La formula dei sedici racconti di Scusate il disordine in fondo è molto vicina alla costruzione di un album...
In realtà i racconti sono molto lontani dal concetto di canzone. A differenza delle canzoni, che devono avere unˊidea decisa e tradizionale, quindi attenersi alla struttura strofa, ponte, ritornello, in un racconto o una sceneggiatura si è liberi da ogni idea di struttura. Non a caso il libro si chiama Scusate il disordine: non solo perché racconta di come, in qualche modo, siamo tutti impotenti di fronte a ciò che caratterizza la vita, anche se cerchiamo di regolarla e di farla andare dove vogliamo. In tutti i racconti ho voluto inserire un elemento surreale che allarga questa idea di disordine dell'esistenza, ma ogni storia è comunque costruita tecnicamente in maniera diversa. Uso la prima persona, la seconda persona, narratore onnisciente. Questo perché mi sono trovato in piena libertà espressiva. È per questo che i libri di racconti sono il tipo di libri che ho pubblicato più volte. Questa è la mia terza raccolta. Per me scrivere è prendersi una pausa delle canzoni, perché coi racconti non ho metriche e rime da rispettare.

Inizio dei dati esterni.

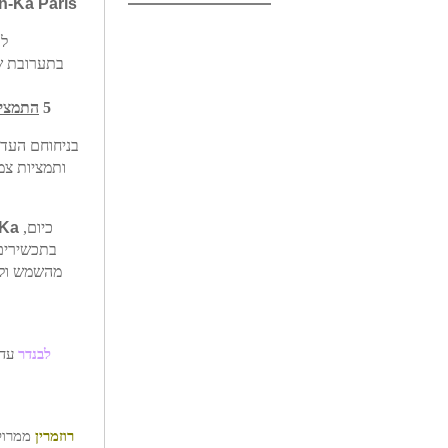
n-Ka Paris
לב
בתערובת
ש
5
התמציו
בניחוחם העד
ותמציות
צמ
כיום,
Ka
בתכשירים
לבנדר
עדי
רוזמרין
ממרוקו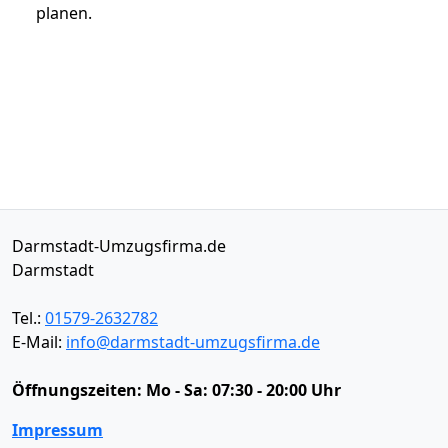
planen.
Darmstadt-Umzugsfirma.de
Darmstadt
Tel.:
01579-2632782
E-Mail:
info@darmstadt-umzugsfirma.de
Öffnungszeiten:
Mo - Sa: 07:30 - 20:00 Uhr
Impressum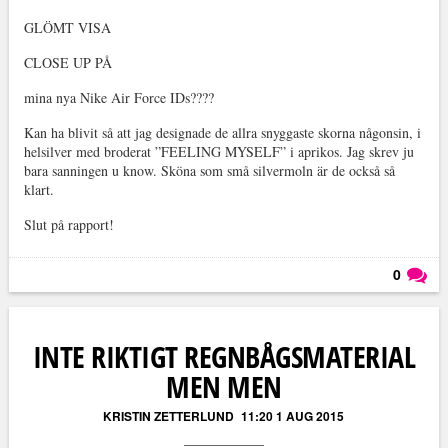
GLÖMT VISA
CLOSE UP PÅ
mina nya Nike Air Force IDs????
Kan ha blivit så att jag designade de allra snyggaste skorna någonsin, i
helsilver med broderat ”FEELING MYSELF” i aprikos. Jag skrev ju
bara sanningen u know. Sköna som små silvermoln är de också så
klart.
Slut på rapport!
0
Läs kommentarer (
0
)
INTE RIKTIGT REGNBÅGSMATERIAL
MEN MEN
KRISTIN ZETTERLUND
11:20 1 AUG 2015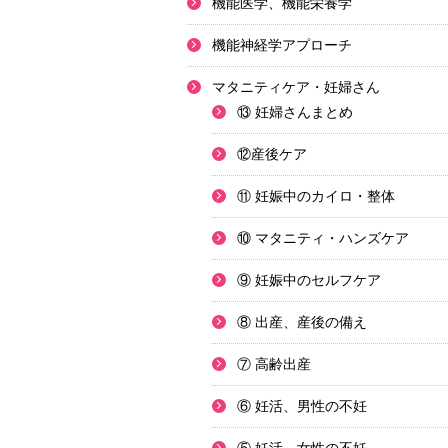
機能医学、機能栄養学
機能神経学アプローチ
マタニティケア・妊婦さん
⑬ 妊婦さんまとめ
⑫産後ケア
⑪ 妊娠中のカイロ・整体
⑩ マタニティ・ハンズケア
⑨ 妊娠中のセルフケア
⑧ 出産、産後の備え
⑦ 高齢出産
⑥ 妊活、男性の不妊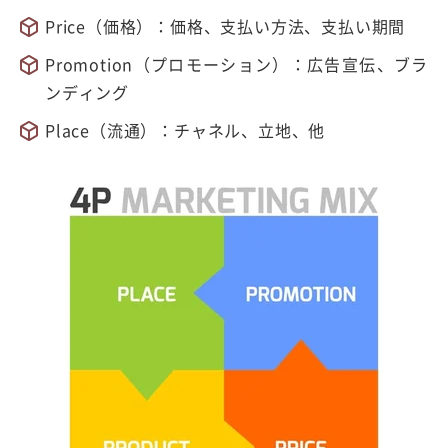
Price（価格）：価格、支払い方法、支払い期間
Promotion（プロモーション）：広告宣伝、ブラ
ンディング
Place（流通）：チャネル、立地、他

Che cosa ti dà la voglia di scrivere così tanto e di fare così tante cose diverse?
Non saprei dire. Quello che so è che provo una sensazione di grande benessere. Lavorare con la mia creatività mi fa star bene. Poi, che questa cosa abbia una finalizzazione, dipende anche dai tempi da gestire; questo è un problema un poˊpiù serio. Il mio libro esce adesso, ma in realtà è un lavoro che è durato anni.